*** EXERCISE INPUT ***

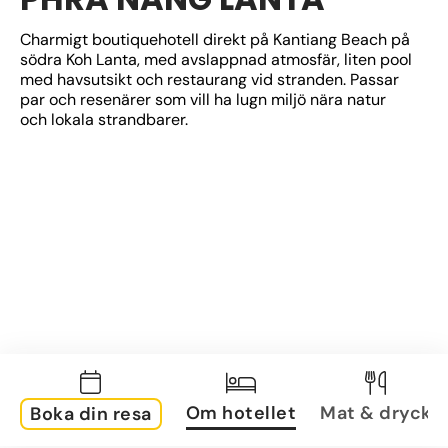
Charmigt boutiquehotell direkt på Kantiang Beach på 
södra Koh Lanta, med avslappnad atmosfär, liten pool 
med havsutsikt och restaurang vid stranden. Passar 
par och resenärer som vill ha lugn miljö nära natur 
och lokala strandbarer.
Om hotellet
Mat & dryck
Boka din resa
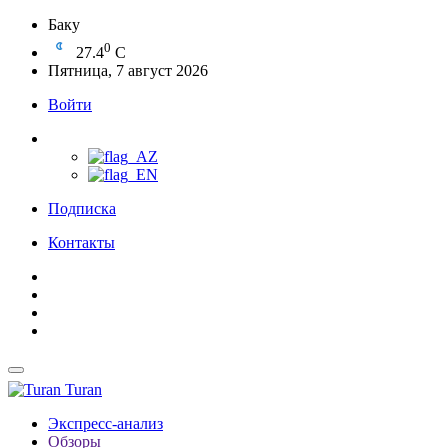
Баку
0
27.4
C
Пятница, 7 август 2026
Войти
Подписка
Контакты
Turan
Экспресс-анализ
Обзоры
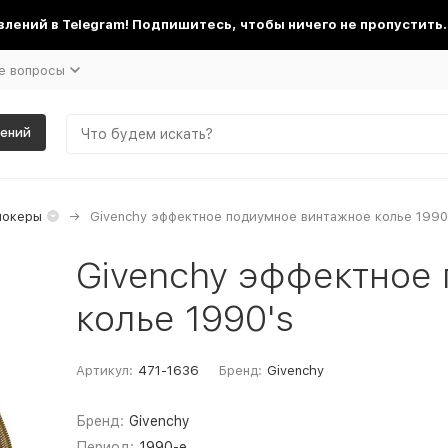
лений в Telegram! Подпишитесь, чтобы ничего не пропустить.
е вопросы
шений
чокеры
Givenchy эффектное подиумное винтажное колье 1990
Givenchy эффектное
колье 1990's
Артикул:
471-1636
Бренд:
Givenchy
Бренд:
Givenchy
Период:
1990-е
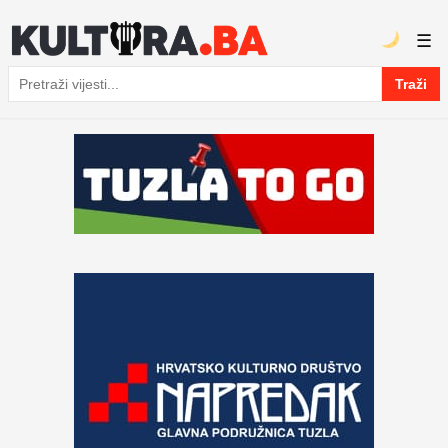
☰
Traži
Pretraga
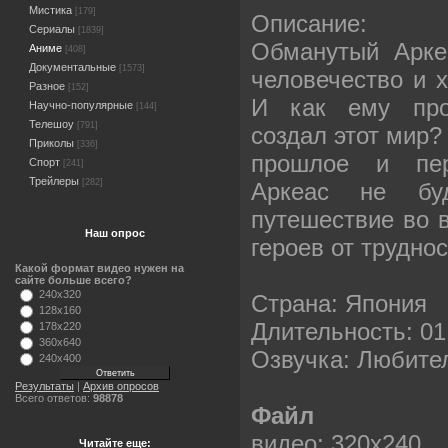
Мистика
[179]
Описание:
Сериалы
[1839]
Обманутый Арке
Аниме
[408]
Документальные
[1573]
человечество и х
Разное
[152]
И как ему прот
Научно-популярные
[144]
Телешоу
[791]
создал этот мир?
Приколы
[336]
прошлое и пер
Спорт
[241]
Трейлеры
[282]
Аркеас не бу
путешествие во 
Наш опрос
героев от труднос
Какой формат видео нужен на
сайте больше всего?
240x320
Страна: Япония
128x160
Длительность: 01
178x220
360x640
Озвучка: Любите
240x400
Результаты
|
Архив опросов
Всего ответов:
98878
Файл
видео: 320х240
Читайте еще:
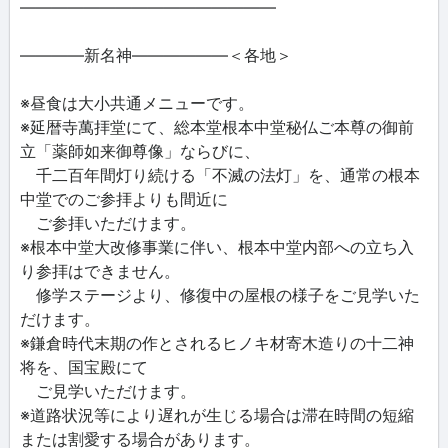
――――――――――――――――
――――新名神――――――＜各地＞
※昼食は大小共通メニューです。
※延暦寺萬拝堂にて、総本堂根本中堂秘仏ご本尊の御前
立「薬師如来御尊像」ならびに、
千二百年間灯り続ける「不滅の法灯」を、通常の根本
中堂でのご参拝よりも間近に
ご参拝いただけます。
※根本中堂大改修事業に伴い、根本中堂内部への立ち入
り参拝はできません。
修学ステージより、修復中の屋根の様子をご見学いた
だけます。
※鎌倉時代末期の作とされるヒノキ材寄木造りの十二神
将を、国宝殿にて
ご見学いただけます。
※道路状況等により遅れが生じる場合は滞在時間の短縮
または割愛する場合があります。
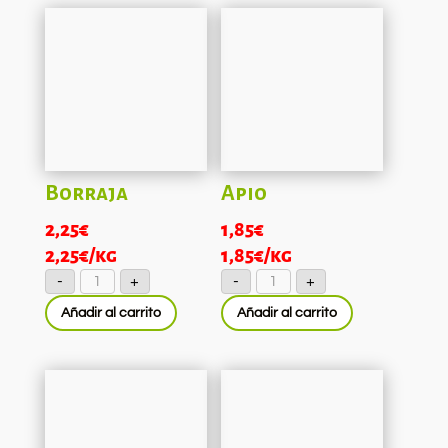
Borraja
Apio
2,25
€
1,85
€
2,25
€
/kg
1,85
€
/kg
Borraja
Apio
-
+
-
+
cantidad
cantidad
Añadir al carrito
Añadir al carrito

*** End of EXERCISE INPUT ***

WORK INSTRUCTIONS:
What lines above hold the word "Givenchy"? List them all.

ANSWER TO THIS PROBLEM:
Givenchy эффектное подиумное винтажное колье 1990
Givenchy эффектное
Givenchy
Givenchy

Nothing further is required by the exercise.